The following article is not meant to scare you. It isn’t meant to paint a dreary picture of our city, nor is it intended to make you believe Winnipeg is the Compton of the North. But our city has a gang problem. Before you assume this piece is some right-wing diatribe about locking up kids, I assure you it’s not. The reality is there are approximately 35 active gangs in Winnipeg with about 1,500 active gang members. I’m not necessarily talking about the bar star “gangs” that buy everyone shots at the nightclubs and get custom rims for their Civics and Cameros. The gangs I’m talking about, like the gangs of LA, are products of poverty, exploitation, racial segregation, and colonialism.

There shouldn’t be any doubt the way in which Indigenous people in Canada have been treated has led to the disproportionate representation of Aboriginal people living in poverty and participating in gangs: 75 per cent of Winnipeg’s gangs are Aboriginal. Nor should we be surprised that the lack of resources and respect for immigrants and refugees results in that population making up most of the other 25 per cent. 

Here in Winnipeg, the names of many gangs reflect this, including the Manitoba Warriors, Indian Posse, African Mafia, Native Syndicate, and local derivatives of LA’s infamous Crips and Bloods.

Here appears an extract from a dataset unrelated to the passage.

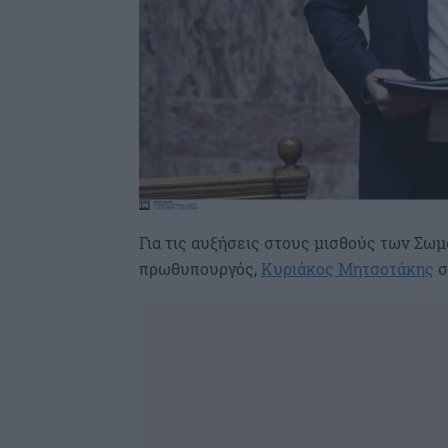
Για τις αυξήσεις στους μισθούς των Σω
πρωθυπουργός,
Κυριάκος Μητσοτάκης
σ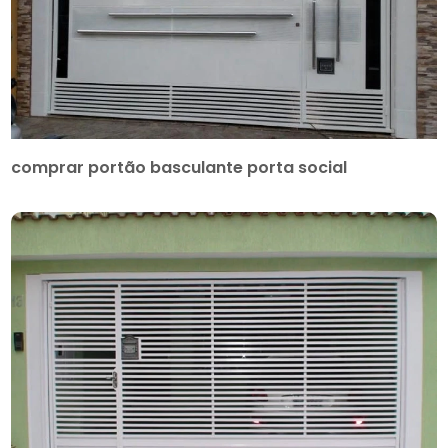
comprar portão basculante porta social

We know often gang members are forced into the life by social issues like exclusion, poverty and racism. We also know that “undoing” involvement in gangs is a difficult concept for governments, and a dangerous process for gang members. VICE’s recent mini documentary called “Warriors off the Res: Aboriginal Gangs in Winnipeg” profiles a few of these youth who yearn to escape the cycle but believe they simply can’t.

The way the public perceives these young people is usually with fear, rather than with compassion. And that doesn’t help. I’m not suggesting you approach a 16-year-old in gang colours and give them a big hug (unless you know them), but I am suggesting you try to understand that the 16-year-old in gang colours has probably been through a hell of a lot more than most of the rest of us. I am also suggesting you don’t see them as hopeless.

There are many organizations that help gang members turn their lives around. Adult education programs provide tools for success and such community groups as Aboriginal Youth Opportunities provide a safe place to be and make friends. There are people who care enough to commit their lives to helping others escape gangs and violence.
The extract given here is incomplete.